→ WHAT IS BEING ASKED: Using the listing below, count the lines in which "сервере" appears; give the count alone.

→ DATA EXTRACTS:
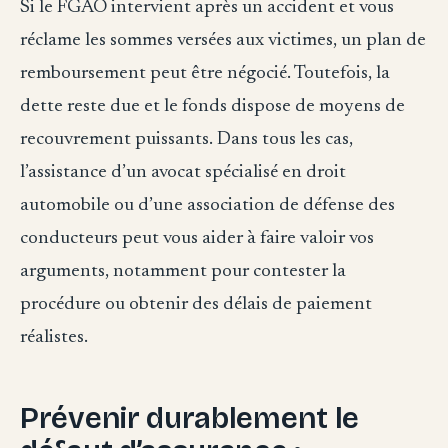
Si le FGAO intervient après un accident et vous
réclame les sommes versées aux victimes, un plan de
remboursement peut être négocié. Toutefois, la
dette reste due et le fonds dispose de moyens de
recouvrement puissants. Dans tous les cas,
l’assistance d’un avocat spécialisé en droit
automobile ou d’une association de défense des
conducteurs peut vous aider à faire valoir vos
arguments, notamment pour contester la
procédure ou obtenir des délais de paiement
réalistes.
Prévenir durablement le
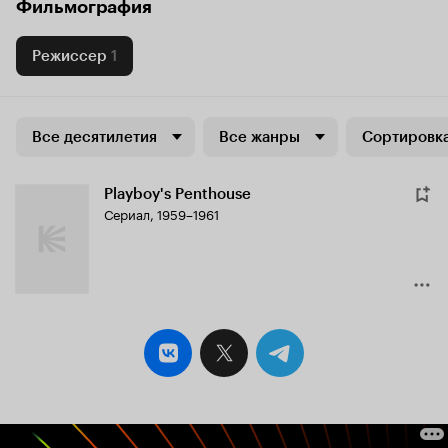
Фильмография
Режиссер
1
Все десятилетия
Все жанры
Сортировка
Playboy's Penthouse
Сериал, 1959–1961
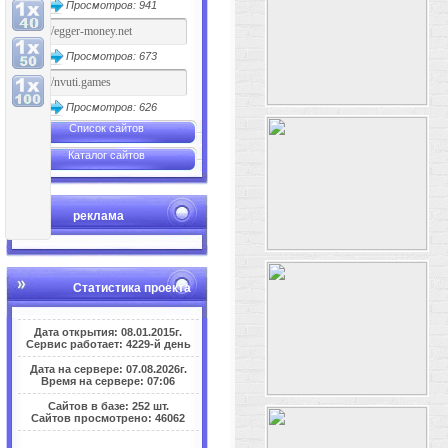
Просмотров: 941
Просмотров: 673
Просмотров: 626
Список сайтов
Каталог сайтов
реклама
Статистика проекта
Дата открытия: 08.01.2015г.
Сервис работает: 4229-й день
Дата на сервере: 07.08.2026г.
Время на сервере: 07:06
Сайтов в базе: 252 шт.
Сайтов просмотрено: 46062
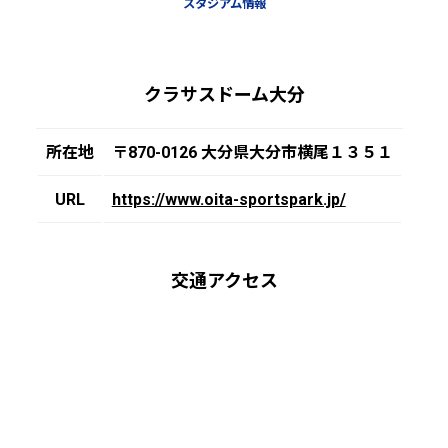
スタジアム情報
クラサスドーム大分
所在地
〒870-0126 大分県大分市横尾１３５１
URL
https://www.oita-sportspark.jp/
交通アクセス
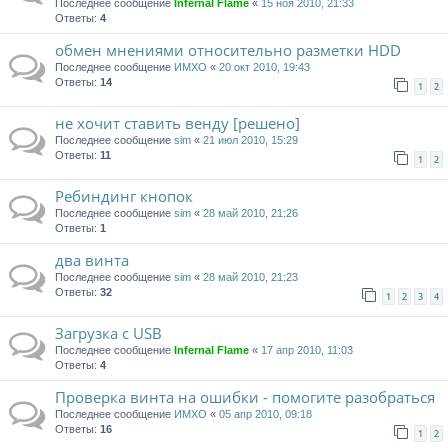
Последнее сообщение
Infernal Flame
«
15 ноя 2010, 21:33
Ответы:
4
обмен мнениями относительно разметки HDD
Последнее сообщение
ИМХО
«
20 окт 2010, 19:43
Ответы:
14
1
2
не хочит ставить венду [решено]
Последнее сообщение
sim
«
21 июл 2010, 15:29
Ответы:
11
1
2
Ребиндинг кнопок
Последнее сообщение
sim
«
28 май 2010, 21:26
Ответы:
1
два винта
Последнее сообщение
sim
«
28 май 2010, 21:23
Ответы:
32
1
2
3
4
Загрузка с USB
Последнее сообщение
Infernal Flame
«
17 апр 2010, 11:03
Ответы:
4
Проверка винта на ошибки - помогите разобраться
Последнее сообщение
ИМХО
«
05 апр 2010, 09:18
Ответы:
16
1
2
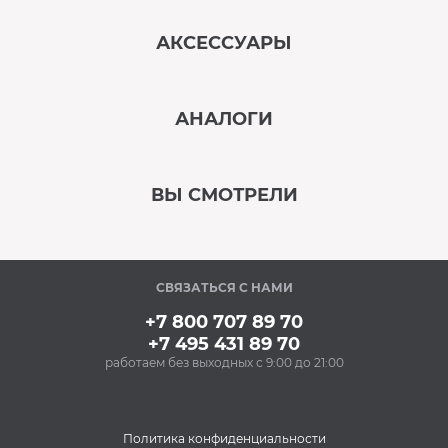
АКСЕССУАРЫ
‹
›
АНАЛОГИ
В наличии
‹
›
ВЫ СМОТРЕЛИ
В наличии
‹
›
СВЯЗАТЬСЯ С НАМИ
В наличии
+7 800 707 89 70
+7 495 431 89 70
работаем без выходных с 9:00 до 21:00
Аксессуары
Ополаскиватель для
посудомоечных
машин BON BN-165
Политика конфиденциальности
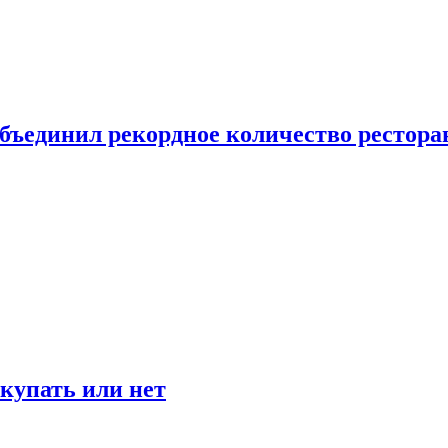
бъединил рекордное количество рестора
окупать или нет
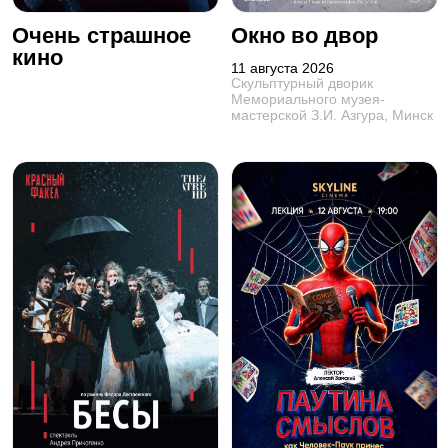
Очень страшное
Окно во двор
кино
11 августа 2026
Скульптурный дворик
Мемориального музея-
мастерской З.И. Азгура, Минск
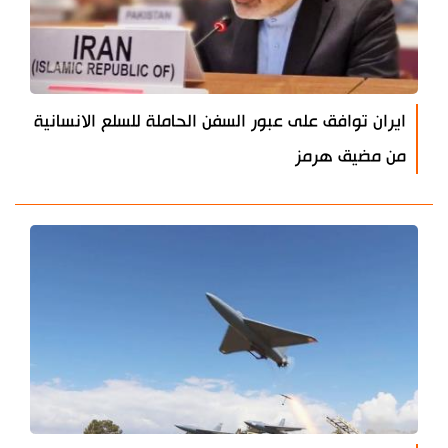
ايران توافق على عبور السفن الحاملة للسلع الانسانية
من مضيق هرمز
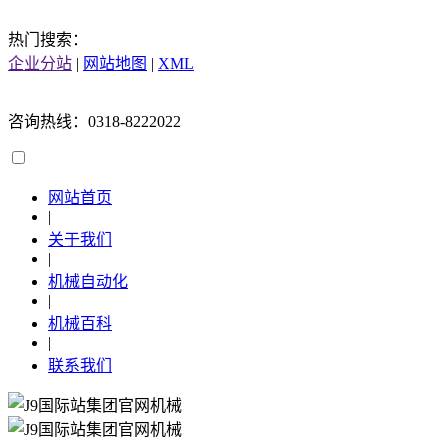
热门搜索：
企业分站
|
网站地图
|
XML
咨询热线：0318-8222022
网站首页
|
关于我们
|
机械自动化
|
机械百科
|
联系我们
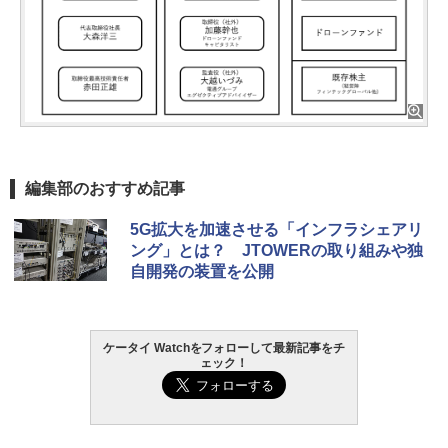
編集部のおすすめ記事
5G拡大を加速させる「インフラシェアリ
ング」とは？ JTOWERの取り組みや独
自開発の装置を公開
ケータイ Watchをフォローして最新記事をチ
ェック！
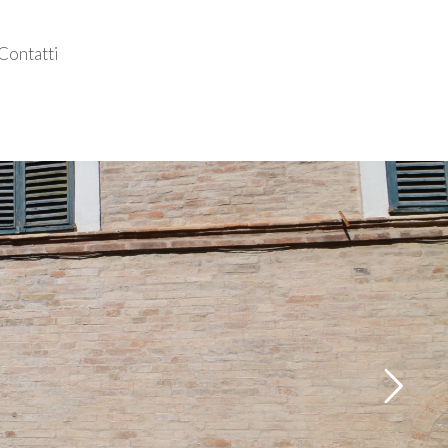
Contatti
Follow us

→ WRITTEN SOLUTION: 2